The play presents Blanche DuBois, a fading but still-attractive belle whose pretensions to virtue and culture only thinly mask alcoholism and delusions of grandeur. Her poise is an illusion she presents to shield others (but most of all, herself) from her reality, and an attempt to make herself still attractive to new male suitors. Blanche arrives at the apartment of her sister Stella Kowalski in New Orleans; the local transportation she takes to arrive there includes a streetcar route named “Desire”.  The steamy, urban ambiance is a shock to Blanche’s nerves. Blanche is welcomed with some trepidation by Stella, who fears the reaction of her husband Stanley. As Blanche explains that their ancestral southern plantation, Belle Reve in Laurel, Mississippi, has been “lost”, her veneer of self-possession begins to slip drastically. Blanche tells Stella that her supervisor allowed her to take time off from her job as an English teacher because of her upset nerves, when in fact, she has been fired for having an affair with a 17-year-old student. A brief marriage marred by the discovery that her spouse, Allan Grey, was having a homosexual affair and his subsequent suicide has led Blanche to withdraw into a world in which fantasies and illusions blend seamlessly with reality.

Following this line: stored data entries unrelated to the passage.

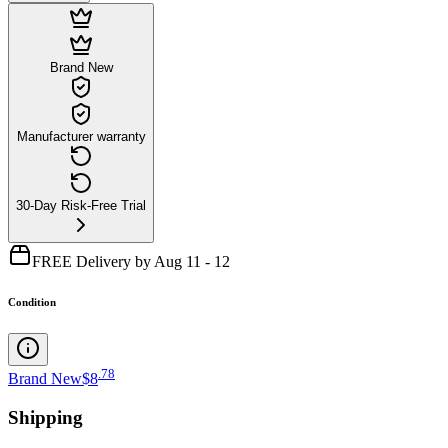
Brand New
Manufacturer warranty
30-Day Risk-Free Trial
FREE Delivery by Aug 11 - 12
Condition
.
78
Brand New
$8
Shipping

In contrast, Stella’s husband, Stanley Kowalski, is a force of nature: primal, rough-hewn, brutish and sensual. He dominates Stella in every way and is physically and emotionally abusive. Stella tolerates his primal behavior as this is part of what attracted her in the first place; their love and relationship are heavily based on powerful—even animalistic—sexual chemistry, something that Blanche finds impossible to understand.

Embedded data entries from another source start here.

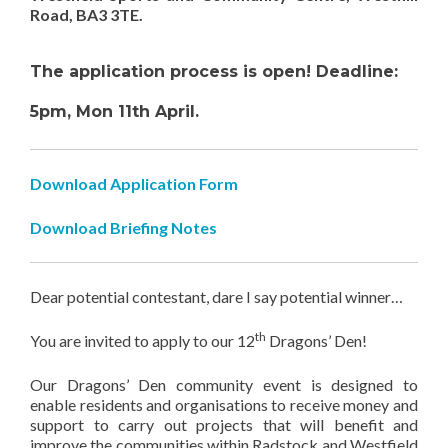
Road, BA3 3TE.
The application process is
open! Deadline:
5pm, Mon 11th April.
Download Application Form
Download Briefing Notes
Dear potential contestant, dare I say potential winner…
th
You are invited to apply to our 12
Dragons’ Den!
Our Dragons’ Den community event is designed to
enable residents and organisations to receive money and
support to carry out projects that will benefit and
improve the communities within Radstock and Westfield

The arrival of Blanche upsets her sister and brother-in-law’s system of mutual dependence. Stella’s concern for her sister’s well-being emboldens Blanche to hold court in the Kowalski apartment, infuriating Stanley and leading to conflict in his relationship with his wife. Blanche and Stanley are on a collision course, and Stanley’s friend and Blanche’s would-be suitor Mitch, will get trampled in their path. Stanley discovers Blanche’s past through a co-worker who travels to Laurel frequently, and he confronts her with the things she has been trying to put behind her, partly out of concern that her character flaws may be damaging to the lives of those in her new home, just as they were in Laurel, and partly out of a distaste for pretense in general. However, his attempts to “unmask” her are predictably cruel and violent. Their final confrontation—Williams alludes to rape, but never states it directly—results in Blanche’s nervous breakdown. Stanley has her committed to a mental institution, and in the closing moments, Blanche utters her signature line to the kindly doctor who leads her away: “Whoever you are, I have always depended on the kindness of strangers.”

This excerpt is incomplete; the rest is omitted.